At the time, and throughout the whole process, although I hoped to present a convincing Gaga (I didn't), I thought of the whole thing as just a spoof, and just for fun. It went over well, and the audience was highly entertained, but after my performance as I was looking in the mirror, I found that I didn't want to "take off the girl." In the months that followed, I obsessed about being Gaga again, and thought endlessly about costumes, shoes, props, and how to improve for "next time." Whenever my wife and I were out shopping, I was only interested in looking at Gaga-appropriate shoes and accessories. At this time I really wasn't aware of the transgender community or the world of drag. This was just something I wanted to do that came seemingly from nowhere and not connected to anything outside of my own experience.
One night as I was watching YouTube videos of Lady Gaga and other random stuff, I happened upon a video telling the story of a young transgender girl: her feelings of dysphoria, the support she had from her mother, their experience talking with a therapist, going to doctors and getting puberty blockers, and her social transition. The story resonated profoundly with me, and I saw myself in her experience. I had the feeling of "this is me!" This led me to discover the voices and stories of so many trans individuals on YouTube that were invaluable in helping me learn about transgender experiences. Since then I have tried to read and learn as much as possible about our community.

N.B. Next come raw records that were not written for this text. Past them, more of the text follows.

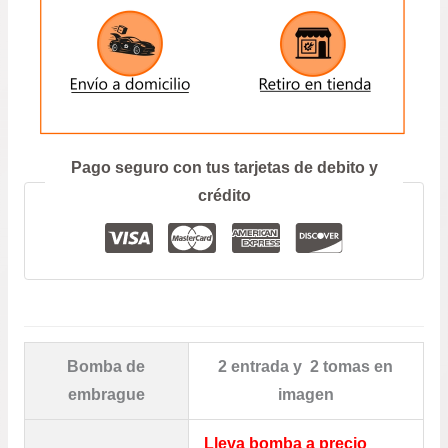
ENVIAR
Prefiero hablar por teléfono
Pago seguro con tus tarjetas de debito y
crédito
Bomba de
2 entrada y 2 tomas en
embrague
imagen
Lleva bomba a precio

Now several years later, I am still struggling but have glimmers of positivity from time to time. I came out to my wife in 2019. She was verbally supportive when I initially told her, but she has had a lot of anxiety about it, and so that support has not materialized in real life. I haven't done therapy or HRT, but am doing as much as I can to feminize through hair removal, exercise, and clothing while trying not to trigger a negative reaction from her. I am fortunate to have a somewhat androgynous body, and my daily presentation probably reads as non-binary, or at least queer to most people with average awareness. I cringe whenever someone calls me "sir", "man," or even worse: "buddy." (Uggghhh! As IF!) On a few occasions I have actually been "ma'am'd" which is what I call it when someone in a store or restaurant refers to me with a feminine pronoun! I am always just elated when this happens, and mark it as an affirmation on my calendar. I even find it affirming when I catch someone looking at me in a way that makes me feel that they don't quite know what to make of my appearance. It's as though their expression is saying "Are you a boy or a girl?"

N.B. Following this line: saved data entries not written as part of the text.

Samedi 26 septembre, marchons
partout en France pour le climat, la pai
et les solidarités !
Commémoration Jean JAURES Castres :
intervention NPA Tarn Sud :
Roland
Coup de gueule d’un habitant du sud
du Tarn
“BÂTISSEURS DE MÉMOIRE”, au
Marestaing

One of my inspirational trans individuals, Jazz Jennings said: "Those that mind don't matter, and those that matter don't mind." There's a lot of wisdom in that mantra, but it's also easier to say than to put into practice. For me, I have been staying the course with my wife, now of 47 years of marriage, rather than wholly pursuing my "best life." I don't know if that's the right thing to do, and I struggle every day, but life is inherently a struggle so we'll see. I will risk one final quote: "Life is like a box of chocolates. You never know what you're going to get.". (Forrest Gump)
If you made it through all of this, thanks for reading!